I am pleased that I got a response, but “Ugh, who does she think she is?” I guess a million responses from a bunch of nerds can go to your head. I'll still write her back though. A name search suggests she's a resident, which explains the delay.
Never ask a six foot tall woman if she played basketball in high school. “Everybody asks me that! Not a week goes by that I don't get asked 'Did you play basketball?', 'Did you play volleyball?', 'Are you a model?' I'm so tired of it.” That's what I learned on my date with KT. KT's 22 years old, 6 ft. tall (as you might have guessed), with shoulder length brown hair. She's not model thin, but is nicely proportioned.
We had dinner at “Taste of Thai” on Falls of Neuse in Raleigh. She grew up in Knightdale, has some college, works as a legal secretary. She's a huge “Alias” fan. “I even got arguments with people on the Alias fan sites. But then I realized that I was spending way too much time arguing with people about fictional characters.”
She likes South Park, which is a big plus. She voted for Kerry in the last election because she wanted “anyone but Bush”. She doesn't agree with the War in Iraq, and thinks Bush's policies are bad for the environment. But she detests Nader who she thinks “cost Kerry the election”.
Her Mom's baptist and her Dad's Catholic, but she stopped going to church when she was in her teens. She's currently “doing her own investigations.”

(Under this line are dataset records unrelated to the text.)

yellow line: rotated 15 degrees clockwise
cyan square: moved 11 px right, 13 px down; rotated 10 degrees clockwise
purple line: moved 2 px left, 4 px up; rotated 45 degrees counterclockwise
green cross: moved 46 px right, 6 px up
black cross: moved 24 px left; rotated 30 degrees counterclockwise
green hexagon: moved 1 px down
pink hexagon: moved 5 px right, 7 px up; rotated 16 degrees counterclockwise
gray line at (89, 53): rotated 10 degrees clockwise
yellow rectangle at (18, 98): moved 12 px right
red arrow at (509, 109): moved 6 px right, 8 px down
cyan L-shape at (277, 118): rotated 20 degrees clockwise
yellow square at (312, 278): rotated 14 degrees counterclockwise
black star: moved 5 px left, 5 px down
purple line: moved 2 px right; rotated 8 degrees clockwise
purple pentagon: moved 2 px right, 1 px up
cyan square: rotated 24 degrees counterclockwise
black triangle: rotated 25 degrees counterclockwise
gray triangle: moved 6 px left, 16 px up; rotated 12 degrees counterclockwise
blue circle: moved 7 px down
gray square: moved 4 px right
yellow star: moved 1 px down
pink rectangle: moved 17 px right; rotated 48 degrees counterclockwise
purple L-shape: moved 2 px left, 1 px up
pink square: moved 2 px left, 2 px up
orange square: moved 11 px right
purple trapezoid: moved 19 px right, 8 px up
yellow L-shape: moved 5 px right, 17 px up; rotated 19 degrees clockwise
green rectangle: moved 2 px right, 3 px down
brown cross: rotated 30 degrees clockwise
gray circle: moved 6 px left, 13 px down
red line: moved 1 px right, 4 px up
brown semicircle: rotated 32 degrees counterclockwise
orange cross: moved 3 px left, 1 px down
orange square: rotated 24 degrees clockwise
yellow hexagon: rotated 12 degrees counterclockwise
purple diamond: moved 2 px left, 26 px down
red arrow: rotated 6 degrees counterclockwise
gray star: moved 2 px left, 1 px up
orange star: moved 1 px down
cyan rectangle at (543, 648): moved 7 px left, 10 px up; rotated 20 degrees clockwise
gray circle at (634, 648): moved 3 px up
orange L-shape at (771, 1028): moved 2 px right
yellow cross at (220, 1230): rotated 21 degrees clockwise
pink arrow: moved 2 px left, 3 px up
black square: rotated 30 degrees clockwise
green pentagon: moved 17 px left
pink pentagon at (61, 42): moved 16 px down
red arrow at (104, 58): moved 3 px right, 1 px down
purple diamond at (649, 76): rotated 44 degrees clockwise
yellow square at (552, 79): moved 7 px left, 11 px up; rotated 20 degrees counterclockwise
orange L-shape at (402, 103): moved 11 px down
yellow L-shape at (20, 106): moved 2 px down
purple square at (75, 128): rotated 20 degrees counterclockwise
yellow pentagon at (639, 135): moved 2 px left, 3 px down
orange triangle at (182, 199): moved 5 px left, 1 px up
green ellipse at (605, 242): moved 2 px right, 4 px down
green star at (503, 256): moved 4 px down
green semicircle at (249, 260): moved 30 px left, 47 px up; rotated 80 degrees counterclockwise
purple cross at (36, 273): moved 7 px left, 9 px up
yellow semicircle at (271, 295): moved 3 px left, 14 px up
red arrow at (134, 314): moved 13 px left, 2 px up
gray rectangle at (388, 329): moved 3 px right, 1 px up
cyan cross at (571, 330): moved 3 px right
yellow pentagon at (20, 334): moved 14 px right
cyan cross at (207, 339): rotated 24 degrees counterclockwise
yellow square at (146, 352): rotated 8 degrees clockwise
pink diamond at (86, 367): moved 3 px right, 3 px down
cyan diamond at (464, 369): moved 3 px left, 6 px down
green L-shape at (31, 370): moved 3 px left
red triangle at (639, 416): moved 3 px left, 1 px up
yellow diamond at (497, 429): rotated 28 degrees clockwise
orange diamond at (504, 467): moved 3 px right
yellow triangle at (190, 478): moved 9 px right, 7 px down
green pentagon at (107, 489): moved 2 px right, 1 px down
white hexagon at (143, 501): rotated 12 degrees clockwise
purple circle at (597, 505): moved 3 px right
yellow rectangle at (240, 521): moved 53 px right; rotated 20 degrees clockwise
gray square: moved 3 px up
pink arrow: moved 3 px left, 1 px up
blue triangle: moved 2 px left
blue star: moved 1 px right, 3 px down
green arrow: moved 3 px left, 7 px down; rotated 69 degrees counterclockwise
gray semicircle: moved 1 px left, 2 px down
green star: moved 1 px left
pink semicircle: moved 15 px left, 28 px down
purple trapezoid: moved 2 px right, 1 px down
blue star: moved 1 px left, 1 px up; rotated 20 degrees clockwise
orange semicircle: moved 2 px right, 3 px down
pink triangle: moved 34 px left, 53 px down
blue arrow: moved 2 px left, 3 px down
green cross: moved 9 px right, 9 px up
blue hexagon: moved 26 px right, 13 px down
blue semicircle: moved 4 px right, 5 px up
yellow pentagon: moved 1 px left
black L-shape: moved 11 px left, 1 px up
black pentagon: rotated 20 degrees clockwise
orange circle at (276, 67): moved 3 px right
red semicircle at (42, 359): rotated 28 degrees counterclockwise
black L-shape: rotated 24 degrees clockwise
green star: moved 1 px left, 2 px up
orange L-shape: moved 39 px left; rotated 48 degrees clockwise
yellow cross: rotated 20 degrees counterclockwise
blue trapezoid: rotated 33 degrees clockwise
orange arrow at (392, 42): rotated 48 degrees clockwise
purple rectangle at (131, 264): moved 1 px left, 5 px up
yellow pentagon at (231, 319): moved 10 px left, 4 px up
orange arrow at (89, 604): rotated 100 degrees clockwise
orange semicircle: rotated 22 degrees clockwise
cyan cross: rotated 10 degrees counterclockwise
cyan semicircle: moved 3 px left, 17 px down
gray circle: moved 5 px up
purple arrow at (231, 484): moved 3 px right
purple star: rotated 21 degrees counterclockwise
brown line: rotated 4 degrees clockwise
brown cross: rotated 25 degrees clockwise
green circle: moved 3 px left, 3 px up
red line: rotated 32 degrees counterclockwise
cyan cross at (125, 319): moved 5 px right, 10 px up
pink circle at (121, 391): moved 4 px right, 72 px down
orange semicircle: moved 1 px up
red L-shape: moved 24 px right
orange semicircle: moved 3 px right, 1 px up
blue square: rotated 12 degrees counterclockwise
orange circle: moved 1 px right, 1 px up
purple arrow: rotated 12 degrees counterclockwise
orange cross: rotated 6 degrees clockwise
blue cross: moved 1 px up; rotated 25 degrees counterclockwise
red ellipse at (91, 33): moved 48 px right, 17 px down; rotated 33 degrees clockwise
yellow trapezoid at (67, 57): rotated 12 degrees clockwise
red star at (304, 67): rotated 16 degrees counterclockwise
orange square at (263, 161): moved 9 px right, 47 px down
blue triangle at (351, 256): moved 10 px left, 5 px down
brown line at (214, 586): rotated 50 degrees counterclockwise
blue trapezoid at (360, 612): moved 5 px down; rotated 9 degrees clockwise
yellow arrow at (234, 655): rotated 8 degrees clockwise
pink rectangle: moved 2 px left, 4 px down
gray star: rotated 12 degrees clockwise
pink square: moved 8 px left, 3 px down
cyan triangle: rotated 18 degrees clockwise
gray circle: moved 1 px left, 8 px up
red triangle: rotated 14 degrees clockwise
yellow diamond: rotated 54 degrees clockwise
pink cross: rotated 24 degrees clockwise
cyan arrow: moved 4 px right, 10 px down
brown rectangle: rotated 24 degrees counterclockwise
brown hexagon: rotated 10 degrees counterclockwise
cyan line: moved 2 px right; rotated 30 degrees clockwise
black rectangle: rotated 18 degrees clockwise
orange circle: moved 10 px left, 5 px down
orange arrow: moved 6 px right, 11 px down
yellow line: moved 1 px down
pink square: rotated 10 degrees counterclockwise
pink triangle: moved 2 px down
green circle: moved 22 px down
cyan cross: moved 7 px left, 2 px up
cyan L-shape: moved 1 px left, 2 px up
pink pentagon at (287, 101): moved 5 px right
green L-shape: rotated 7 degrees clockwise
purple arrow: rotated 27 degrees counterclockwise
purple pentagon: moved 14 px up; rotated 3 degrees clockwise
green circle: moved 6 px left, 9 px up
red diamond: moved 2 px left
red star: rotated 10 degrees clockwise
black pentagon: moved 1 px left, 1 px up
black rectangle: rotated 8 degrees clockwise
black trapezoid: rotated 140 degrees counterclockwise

We had a pleasant evening, but I didn't feel a great deal of chemistry between us. When the check came, she let me pay without comment. It was the first time in a long time that I had been on a date with a woman who didn't insist on going Dutch. As I walked her out to her car, she did say that she had a good time, and that we should get together for lunch sometime. However, before we could give each other a goodbye hug another car pulled up, waiting to take her parking space. So she rushed to get in her car so the new car could get her space. I waved goodbye, and started walking back to my car. The guy in the waiting car realized what had happened, and said “Sorry, dude.” as I walked by, but I just smiled and said “S'okay.”
Now it's time to watch “Harold and Kumar go to White Castle”
P.S. The food at “Taste of Thai” was delicious, and not too pricey. Recommended.